◆ **Input data**:
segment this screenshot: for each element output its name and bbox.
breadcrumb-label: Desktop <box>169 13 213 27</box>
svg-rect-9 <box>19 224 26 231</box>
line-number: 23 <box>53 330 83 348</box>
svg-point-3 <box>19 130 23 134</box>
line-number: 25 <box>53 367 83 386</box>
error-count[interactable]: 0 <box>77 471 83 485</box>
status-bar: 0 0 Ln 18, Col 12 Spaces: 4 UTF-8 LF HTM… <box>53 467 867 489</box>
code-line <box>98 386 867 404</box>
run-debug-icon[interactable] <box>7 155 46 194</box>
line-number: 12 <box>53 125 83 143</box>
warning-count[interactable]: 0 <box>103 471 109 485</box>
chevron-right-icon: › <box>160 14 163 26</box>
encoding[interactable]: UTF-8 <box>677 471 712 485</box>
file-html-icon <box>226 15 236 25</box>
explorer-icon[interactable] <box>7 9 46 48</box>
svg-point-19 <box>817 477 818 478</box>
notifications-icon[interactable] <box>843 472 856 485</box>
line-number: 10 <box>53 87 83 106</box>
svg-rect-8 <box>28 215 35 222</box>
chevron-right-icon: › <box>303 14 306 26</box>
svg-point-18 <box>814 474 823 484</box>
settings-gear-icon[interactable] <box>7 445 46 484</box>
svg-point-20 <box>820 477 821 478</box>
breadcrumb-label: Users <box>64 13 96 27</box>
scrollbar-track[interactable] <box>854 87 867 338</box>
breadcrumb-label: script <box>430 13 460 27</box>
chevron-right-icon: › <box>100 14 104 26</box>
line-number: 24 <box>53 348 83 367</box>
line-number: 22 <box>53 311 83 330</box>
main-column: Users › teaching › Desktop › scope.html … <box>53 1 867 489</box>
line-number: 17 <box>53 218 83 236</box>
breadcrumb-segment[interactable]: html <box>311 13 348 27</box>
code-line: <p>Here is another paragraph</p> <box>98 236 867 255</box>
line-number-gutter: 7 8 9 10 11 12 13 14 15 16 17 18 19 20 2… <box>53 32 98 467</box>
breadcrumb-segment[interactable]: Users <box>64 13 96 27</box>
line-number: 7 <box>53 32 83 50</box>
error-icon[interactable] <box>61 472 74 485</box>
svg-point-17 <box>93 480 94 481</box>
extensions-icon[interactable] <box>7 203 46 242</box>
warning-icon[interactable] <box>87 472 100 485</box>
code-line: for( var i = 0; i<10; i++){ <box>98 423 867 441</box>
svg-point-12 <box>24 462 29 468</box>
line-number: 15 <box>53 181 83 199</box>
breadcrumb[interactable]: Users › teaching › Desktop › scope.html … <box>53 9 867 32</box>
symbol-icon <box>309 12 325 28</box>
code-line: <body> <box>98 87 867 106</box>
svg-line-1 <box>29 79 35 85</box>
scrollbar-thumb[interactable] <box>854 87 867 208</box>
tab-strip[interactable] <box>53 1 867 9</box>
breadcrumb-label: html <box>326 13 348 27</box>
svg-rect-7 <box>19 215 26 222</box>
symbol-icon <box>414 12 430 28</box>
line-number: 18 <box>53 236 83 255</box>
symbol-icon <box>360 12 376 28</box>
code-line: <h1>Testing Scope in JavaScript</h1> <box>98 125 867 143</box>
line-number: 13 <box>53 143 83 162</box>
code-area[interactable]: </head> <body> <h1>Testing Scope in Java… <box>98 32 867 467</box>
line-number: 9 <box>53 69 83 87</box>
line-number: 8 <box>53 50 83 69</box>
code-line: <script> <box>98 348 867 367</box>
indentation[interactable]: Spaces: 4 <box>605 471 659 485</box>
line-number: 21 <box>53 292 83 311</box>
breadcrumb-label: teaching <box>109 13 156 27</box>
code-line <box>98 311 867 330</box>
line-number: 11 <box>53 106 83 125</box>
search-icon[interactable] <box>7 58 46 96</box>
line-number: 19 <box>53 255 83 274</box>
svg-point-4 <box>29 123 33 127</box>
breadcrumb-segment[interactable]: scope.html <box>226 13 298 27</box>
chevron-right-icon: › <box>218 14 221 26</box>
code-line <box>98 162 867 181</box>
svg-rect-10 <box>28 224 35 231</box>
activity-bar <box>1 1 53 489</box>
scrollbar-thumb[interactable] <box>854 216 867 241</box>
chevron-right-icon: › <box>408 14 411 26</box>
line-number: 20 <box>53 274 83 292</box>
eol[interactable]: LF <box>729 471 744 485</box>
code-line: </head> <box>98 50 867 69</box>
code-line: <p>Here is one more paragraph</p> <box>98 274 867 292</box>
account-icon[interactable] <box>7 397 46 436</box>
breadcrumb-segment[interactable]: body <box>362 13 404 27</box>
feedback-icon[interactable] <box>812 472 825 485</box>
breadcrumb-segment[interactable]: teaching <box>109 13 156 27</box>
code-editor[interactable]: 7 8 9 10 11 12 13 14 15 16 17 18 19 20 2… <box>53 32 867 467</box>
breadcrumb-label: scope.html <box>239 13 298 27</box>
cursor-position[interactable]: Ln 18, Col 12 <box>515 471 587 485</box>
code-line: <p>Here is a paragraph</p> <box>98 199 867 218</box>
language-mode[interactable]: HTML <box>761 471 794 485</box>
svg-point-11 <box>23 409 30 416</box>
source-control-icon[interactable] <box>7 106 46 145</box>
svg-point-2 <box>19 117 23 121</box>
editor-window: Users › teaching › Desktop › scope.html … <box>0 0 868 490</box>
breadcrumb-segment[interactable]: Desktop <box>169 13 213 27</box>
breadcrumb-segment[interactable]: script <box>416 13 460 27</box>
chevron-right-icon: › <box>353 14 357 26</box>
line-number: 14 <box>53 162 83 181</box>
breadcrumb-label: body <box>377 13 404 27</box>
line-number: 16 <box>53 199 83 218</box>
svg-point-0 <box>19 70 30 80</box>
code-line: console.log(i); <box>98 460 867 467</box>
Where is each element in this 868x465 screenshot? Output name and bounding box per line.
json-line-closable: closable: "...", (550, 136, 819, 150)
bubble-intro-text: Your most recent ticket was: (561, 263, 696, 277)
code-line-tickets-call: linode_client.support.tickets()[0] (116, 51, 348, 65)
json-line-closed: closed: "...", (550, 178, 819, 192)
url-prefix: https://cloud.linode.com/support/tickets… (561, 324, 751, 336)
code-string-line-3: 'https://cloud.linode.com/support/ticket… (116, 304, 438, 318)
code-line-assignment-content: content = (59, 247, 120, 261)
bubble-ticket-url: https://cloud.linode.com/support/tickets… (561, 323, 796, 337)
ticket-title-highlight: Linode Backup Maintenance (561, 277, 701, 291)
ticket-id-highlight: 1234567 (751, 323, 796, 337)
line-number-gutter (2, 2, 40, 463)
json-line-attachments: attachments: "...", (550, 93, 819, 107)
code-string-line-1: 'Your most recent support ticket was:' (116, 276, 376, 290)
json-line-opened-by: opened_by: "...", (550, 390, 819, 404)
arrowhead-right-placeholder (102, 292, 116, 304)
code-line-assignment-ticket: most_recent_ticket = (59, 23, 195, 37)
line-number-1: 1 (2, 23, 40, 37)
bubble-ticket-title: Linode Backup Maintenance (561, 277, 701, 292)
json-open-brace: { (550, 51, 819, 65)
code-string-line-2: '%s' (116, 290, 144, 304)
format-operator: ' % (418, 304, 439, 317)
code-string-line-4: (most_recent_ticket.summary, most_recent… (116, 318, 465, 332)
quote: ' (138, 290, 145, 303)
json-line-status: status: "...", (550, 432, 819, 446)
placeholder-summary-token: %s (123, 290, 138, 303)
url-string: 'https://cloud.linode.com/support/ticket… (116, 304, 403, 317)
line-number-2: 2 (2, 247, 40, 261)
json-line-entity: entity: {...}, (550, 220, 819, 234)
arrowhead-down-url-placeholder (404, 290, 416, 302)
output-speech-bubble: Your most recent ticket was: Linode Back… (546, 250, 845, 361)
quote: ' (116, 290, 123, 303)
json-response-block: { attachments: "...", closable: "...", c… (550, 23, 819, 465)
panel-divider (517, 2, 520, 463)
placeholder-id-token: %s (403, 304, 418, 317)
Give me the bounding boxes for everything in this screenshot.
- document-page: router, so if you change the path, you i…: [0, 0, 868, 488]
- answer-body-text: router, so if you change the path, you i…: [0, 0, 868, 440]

◆ **What needs to be done**:
For each line above that contains the word "token", copy that line.

◆ **Expected answer**:
placeholder-summary-token: %s (123, 290, 138, 303)
placeholder-id-token: %s (403, 304, 418, 317)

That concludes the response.